To do:
Omit every picture while repeating the entries exactly.
*** Opening of Data extracts ***
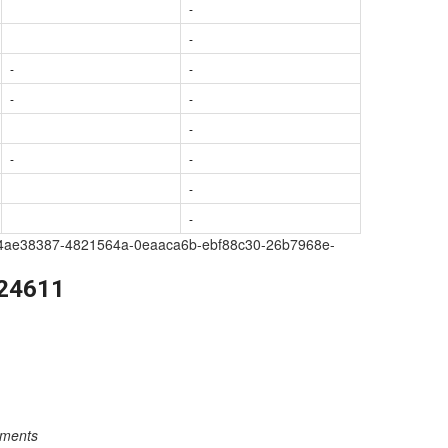
-
-
-
-
-
-
-
-
-
-
-
a209-4ae38387-4821564a-0eaaca6b-ebf88c30-26b7968e-
224611
rements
*** Close of Data extracts ***
Answer space:
-
-
-
-
-
-
-
-
-
-
-
a209-4ae38387-4821564a-0eaaca6b-ebf88c30-26b7968e-
224611
rements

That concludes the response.